Master's course Seoul National University Seoul, Seoul-t'ukpyolsi, Republic of Korea
Background: The prevalence of chronic kidney disease (CKD) in dogs increases with age, and renal fibrosis is an important pathophysiological mechanism in this process. However, only a few drugs that can effectively inhibit fibrosis in the kidneys of dogs are currently available. Pirfenidone is an FDA-approved drug for human idiopathic pulmonary fibrosis (IPF) which has shown antifibrotic effects in various animal clinical studies. Hypothesis/
Objectives: Antifibrotic effects of pirfenidone on canine renal tubular epithelial cells (MDCK) were evaluated. Animals: This is an in vitro experiment using a canine MDCK cell line.
Methods: MDCK cells were treated with various concentrations of pirfenidone, followed by transforming growth factor-beta1 (TGF-β1) to stimulate fibrotic conditions. A cell viability assay was performed to determine the effect of pirfenidone on cell survival. Fibrosis-related markers and TGF-β1 fibrotic pathway-related markers were assessed using qPCR, western blot analysis and immunocytochemistry.

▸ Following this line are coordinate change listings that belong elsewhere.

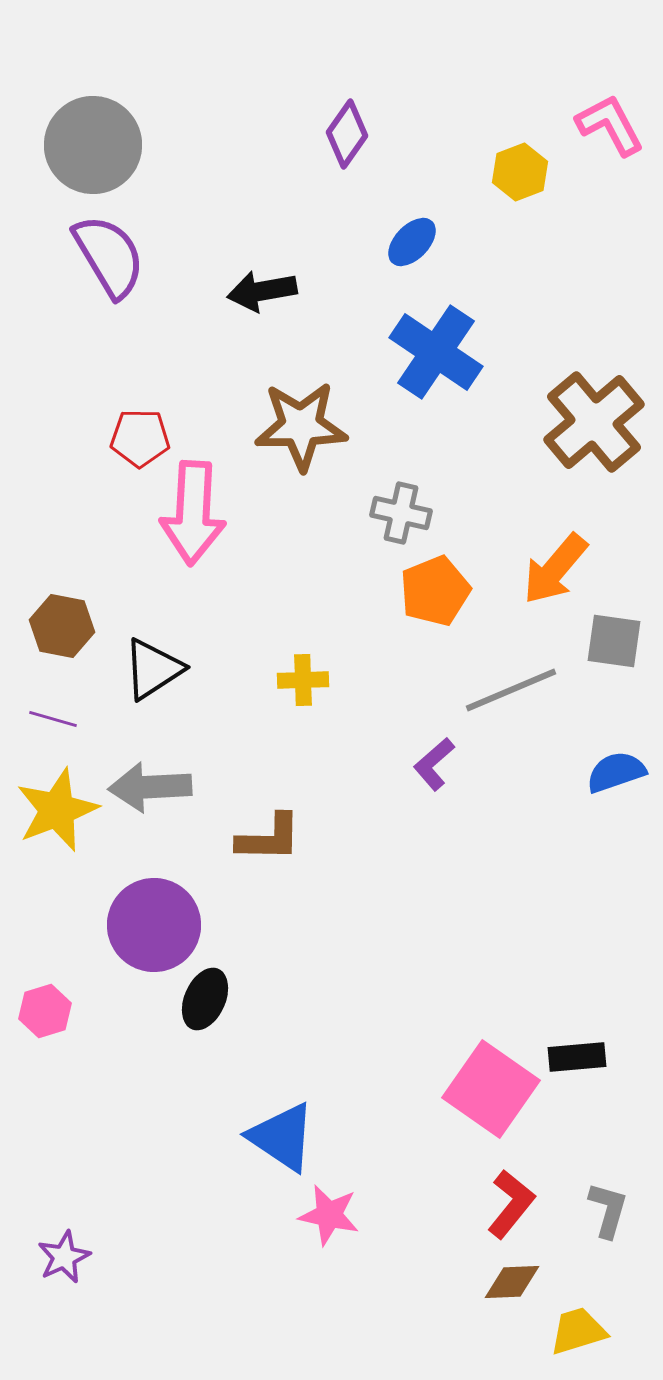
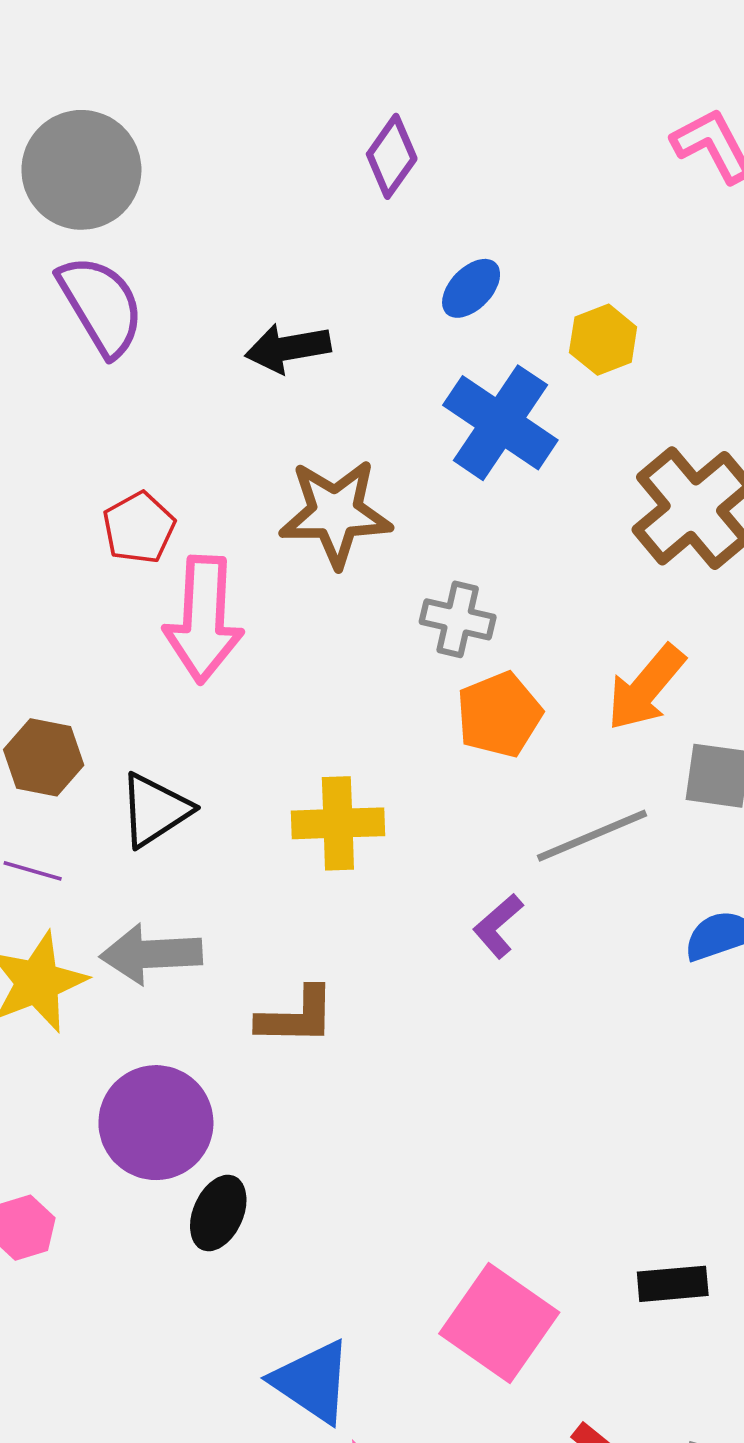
yellow hexagon: (520, 172) -> (603, 340), moved
red pentagon: (140, 438) -> (139, 528), turned -30
yellow cross: (303, 680) -> (338, 823), size x1.5
pink square: (491, 1089) -> (499, 1323), moved

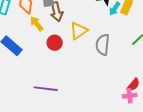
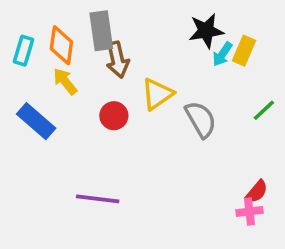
yellow arrow: (37, 24) -> (65, 81), moved
gray semicircle: (103, 45) -> (201, 119), turned 145

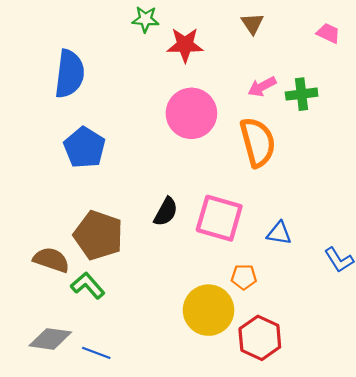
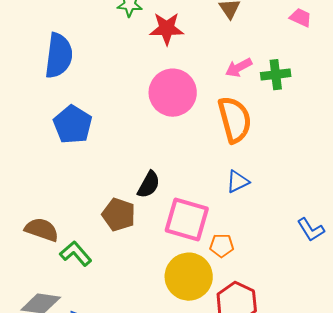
pink square: (219, 218) -> (187, 220), moved
blue triangle: (279, 233) -> (238, 182), moved, turned -35
brown pentagon: (98, 235) -> (119, 215), moved, size x0.7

Results: Pirfenidone significantly reduced the expression of profibrotic markers such as α-smooth muscle actin (α-SMA), fibronectin, and collagen. Additionally, it upregulated the expression of E-cadherin, an epithelial marker. Furthermore, pirfenidone effectively inhibited the phosphorylation of key factors involved in the TGF-β1 pathway, including Smad2/3 and ERK1/2. Conclusions and clinical importance: These results demonstrate that pirfenidone modulates TGF-β1-induced fibrosis in MDCK cells by attenuating key TGF-β1 signaling pathways. These findings highlight the potential of pirfenidone as a therapeutic agent in the treatment of renal fibrosis in end-stage CKD in dogs after further in vivo research.